From Array Suite Wiki
NGS Raw Data QC -- Sequence Duplication
This module counts the degree of duplication for every sequence in the set, and creates a plot showing the relative number of sequences with different degrees of duplication. In a diverse library, most sequences will occur only once in the final set. Moderate levels of duplication may indicate a very high level of coverage of the target sequence, but a high level of duplication is more likely to indicate some kind of enrichment bias (e.g.

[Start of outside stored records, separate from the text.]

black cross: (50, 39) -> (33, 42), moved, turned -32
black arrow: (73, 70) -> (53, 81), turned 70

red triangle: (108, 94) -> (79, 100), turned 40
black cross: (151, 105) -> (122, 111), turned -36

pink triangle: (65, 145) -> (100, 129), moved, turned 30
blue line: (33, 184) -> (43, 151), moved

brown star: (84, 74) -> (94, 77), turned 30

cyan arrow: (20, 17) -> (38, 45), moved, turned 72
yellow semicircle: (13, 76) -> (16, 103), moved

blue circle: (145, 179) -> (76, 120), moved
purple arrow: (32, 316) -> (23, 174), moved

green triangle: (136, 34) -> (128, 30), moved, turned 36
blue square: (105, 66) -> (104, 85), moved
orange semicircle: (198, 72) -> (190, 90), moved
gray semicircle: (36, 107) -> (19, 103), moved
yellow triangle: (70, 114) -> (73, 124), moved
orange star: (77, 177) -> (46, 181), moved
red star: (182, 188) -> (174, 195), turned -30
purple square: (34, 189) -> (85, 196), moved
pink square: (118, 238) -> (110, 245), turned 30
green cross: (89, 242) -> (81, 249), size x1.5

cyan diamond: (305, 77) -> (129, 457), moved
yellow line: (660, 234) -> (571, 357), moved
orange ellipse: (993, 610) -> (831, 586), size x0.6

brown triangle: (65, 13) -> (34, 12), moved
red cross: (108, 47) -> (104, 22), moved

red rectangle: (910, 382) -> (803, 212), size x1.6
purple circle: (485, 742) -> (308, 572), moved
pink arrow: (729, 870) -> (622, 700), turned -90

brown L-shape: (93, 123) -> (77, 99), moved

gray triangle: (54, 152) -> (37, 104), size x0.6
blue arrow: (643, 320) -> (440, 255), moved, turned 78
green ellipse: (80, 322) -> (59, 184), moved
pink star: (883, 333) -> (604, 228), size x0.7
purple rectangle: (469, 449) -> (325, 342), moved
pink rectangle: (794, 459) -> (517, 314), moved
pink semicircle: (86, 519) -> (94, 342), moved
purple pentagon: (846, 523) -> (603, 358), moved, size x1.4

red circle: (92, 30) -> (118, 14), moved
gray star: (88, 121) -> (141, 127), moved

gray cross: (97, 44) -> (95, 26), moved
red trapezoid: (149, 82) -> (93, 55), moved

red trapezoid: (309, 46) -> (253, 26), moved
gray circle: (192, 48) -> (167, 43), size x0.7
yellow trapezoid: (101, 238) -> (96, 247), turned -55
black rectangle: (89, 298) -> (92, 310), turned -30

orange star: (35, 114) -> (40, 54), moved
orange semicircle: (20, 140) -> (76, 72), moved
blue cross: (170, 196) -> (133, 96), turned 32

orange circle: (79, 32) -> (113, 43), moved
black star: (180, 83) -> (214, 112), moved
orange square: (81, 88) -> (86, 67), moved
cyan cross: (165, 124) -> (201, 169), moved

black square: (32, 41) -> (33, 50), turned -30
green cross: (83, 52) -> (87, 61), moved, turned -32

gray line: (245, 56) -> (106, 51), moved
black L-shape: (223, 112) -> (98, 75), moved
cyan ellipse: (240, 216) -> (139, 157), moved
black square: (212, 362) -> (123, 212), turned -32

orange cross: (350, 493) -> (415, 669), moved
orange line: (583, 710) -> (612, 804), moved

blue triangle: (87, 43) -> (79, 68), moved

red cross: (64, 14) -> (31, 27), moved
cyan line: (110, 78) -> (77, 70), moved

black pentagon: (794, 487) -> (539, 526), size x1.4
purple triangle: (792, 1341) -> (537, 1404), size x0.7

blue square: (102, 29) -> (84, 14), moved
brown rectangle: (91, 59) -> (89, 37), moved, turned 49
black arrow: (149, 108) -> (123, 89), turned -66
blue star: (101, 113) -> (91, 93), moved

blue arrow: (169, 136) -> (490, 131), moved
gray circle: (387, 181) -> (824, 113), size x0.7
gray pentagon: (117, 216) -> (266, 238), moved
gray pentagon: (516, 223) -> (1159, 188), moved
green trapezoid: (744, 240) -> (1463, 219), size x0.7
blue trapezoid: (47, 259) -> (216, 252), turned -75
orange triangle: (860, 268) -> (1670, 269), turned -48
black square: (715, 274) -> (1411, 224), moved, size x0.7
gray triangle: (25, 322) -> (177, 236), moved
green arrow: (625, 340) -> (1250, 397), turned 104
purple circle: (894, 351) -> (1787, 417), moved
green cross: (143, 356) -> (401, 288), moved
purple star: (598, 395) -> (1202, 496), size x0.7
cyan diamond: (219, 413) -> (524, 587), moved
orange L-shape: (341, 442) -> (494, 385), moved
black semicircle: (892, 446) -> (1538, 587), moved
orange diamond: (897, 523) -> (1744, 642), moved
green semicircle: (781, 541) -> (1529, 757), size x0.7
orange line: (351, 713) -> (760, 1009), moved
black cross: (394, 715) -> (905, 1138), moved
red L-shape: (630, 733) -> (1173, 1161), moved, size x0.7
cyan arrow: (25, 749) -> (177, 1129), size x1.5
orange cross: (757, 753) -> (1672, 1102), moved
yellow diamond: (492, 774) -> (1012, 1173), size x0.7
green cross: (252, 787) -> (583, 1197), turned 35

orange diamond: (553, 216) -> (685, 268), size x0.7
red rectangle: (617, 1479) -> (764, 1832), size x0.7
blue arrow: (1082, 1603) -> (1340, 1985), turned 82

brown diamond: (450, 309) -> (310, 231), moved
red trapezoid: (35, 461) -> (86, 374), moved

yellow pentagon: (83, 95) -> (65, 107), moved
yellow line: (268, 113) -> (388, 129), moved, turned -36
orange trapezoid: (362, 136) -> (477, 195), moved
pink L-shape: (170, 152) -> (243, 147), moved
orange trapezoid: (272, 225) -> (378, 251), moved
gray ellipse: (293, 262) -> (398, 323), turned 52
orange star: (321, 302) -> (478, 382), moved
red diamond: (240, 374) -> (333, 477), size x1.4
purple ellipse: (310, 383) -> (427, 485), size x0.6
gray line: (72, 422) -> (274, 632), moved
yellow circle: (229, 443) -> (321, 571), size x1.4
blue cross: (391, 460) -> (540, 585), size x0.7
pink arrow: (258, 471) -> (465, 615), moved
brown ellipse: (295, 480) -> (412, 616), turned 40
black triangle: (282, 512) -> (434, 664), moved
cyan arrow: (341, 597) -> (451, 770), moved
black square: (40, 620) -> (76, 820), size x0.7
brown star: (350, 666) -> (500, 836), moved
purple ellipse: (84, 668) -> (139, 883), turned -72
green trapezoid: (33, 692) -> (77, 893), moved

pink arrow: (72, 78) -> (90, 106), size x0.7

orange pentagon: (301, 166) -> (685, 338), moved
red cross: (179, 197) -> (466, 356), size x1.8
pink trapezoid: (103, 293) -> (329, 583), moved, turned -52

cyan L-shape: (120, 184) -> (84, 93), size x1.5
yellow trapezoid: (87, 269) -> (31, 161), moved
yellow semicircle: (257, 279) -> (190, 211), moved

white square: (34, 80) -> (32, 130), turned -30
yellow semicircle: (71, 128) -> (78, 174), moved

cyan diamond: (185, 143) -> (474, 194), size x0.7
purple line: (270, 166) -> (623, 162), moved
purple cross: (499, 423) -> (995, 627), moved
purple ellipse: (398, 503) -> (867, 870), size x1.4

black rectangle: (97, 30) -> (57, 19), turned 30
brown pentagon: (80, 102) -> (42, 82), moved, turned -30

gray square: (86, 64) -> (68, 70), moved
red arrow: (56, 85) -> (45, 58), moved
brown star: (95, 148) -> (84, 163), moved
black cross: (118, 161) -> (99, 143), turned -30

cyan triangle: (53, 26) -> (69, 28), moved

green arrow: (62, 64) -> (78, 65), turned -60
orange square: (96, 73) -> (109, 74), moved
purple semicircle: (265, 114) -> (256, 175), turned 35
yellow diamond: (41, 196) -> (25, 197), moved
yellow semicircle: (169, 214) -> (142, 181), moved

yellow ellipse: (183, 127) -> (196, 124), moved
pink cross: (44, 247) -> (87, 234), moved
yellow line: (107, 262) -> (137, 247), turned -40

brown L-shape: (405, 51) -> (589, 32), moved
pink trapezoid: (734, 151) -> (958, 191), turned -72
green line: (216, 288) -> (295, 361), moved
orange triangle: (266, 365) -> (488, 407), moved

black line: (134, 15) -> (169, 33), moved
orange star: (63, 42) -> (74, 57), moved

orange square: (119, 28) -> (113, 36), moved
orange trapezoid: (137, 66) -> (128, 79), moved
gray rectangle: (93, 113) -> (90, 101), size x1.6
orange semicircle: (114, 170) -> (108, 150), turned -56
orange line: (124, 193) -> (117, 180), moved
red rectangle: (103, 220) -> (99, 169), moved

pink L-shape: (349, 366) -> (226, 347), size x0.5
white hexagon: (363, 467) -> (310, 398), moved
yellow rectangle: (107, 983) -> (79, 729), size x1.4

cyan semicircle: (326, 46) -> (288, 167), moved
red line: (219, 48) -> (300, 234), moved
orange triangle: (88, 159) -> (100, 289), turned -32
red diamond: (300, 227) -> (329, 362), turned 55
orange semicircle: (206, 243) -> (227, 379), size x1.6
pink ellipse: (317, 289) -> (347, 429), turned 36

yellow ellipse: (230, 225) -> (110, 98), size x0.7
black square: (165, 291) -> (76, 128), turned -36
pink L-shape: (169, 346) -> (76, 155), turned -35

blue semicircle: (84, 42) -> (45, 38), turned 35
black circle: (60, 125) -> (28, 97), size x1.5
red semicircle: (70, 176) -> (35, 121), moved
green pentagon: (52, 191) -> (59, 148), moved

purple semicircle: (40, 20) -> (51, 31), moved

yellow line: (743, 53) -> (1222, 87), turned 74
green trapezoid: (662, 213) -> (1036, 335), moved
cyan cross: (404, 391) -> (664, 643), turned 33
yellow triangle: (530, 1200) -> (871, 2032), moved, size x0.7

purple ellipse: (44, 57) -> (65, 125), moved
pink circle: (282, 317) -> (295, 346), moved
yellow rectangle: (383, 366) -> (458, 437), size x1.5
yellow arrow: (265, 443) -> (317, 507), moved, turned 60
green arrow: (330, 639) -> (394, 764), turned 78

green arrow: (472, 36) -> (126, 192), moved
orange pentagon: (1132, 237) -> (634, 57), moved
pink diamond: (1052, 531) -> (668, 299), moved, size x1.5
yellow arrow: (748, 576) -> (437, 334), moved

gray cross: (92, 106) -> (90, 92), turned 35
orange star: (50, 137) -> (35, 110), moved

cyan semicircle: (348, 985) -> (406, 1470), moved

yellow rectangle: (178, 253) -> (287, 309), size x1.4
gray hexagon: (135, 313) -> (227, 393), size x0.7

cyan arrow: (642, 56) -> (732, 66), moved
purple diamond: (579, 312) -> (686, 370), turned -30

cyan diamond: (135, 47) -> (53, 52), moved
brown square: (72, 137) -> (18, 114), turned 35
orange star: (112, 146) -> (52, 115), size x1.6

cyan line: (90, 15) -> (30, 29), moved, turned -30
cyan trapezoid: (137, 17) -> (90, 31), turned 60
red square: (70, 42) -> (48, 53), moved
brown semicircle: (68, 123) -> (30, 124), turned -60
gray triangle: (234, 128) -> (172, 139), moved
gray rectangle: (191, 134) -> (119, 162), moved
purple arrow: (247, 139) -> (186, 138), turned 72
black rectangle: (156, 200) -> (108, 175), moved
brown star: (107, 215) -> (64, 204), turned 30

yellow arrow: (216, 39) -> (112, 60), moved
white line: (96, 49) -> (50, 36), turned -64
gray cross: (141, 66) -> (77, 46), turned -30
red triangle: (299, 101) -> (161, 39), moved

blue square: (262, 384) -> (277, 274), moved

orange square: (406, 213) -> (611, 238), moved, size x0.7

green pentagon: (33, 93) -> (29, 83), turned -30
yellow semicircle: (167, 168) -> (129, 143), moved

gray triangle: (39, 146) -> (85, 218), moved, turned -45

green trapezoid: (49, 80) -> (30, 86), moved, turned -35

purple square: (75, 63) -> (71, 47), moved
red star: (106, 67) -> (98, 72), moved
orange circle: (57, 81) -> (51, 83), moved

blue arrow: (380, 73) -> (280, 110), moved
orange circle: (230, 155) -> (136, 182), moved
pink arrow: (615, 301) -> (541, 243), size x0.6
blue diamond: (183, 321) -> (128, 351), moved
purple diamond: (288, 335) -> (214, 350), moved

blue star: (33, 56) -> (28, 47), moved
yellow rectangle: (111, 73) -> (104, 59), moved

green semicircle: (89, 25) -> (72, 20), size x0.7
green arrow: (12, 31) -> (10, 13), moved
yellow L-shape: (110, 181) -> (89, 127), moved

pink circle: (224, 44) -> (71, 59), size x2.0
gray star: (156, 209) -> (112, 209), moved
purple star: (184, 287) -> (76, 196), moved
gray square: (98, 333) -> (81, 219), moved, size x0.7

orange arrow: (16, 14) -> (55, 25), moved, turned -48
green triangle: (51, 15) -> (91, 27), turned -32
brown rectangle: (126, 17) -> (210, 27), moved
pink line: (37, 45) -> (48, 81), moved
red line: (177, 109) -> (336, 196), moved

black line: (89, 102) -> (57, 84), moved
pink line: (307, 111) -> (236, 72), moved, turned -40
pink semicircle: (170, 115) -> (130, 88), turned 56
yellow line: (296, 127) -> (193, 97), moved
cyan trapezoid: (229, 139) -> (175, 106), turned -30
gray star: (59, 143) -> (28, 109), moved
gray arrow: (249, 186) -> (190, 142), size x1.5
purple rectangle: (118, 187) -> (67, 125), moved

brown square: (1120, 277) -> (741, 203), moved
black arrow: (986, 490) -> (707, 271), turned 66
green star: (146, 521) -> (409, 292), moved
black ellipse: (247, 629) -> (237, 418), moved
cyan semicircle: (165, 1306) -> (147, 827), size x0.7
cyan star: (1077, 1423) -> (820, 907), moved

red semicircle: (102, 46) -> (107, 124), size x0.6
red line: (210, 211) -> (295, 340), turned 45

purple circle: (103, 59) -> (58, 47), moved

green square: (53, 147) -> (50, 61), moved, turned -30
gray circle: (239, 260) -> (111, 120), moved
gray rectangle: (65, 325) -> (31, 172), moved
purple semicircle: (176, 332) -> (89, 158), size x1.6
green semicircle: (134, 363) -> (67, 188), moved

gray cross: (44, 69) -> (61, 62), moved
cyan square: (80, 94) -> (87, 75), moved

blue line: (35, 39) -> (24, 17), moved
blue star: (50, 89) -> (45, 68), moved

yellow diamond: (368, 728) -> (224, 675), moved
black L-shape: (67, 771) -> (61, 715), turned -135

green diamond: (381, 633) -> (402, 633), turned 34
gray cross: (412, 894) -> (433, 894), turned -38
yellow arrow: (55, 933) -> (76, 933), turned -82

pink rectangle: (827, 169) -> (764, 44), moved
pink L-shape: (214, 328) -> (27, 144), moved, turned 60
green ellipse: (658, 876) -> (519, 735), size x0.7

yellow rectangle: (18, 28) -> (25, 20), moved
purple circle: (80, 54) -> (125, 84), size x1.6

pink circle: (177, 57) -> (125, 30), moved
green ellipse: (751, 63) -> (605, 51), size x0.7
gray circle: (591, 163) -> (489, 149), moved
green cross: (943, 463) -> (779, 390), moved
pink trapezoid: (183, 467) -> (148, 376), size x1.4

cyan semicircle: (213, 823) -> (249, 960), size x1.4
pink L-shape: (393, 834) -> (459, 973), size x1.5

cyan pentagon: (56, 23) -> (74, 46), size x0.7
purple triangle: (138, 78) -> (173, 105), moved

PCR over-amplification).
To access the module, please go to Analysis | NGS | Raw Data QC | Sequence Duplication.
Input Data Requirements
Accepted file formats include FASTQ, FASTA, QSEC, SFF, SAM BAM and AUTO (AUTO allows the use of any combination of the listed file types).
Add files to menu
- Add button will add samples by selections
- Add Folder will add all samples in the selected folder (local project only)
- Search will find files based on sample registration (server project only)
- Add list will allow users to add files from a list (even add a grouping file for alignment functions).
The Adapter Stripping window appears after selecting the "Customize" button.
- No Adapter Stripping: No attempt will be made to remove adapter sequences from reads.
- Strip 3' end adapters (end only): The 3' ends of reads will be compared to the adapter sequence for a match.
- Strip right adapter (middle or end): The adapter sequence will be checked for a match within the read, and will trim the adapter sequence, along with any sequence 3' to the adapter.
- Strip multiple adapters: Multiple adapter sequences can be listed.
- Job number: The total number of jobs to run at the same time.
- Zip format: Select which format is used in compressing the files (default is "None").
- Maximal duplication level: The user can modify the depth of the duplication count and control for the maximum number of bins that are returned (default is "10").
- Output Name: The user can choose to name the output file.
- Output folder: The output folder is used to store output files.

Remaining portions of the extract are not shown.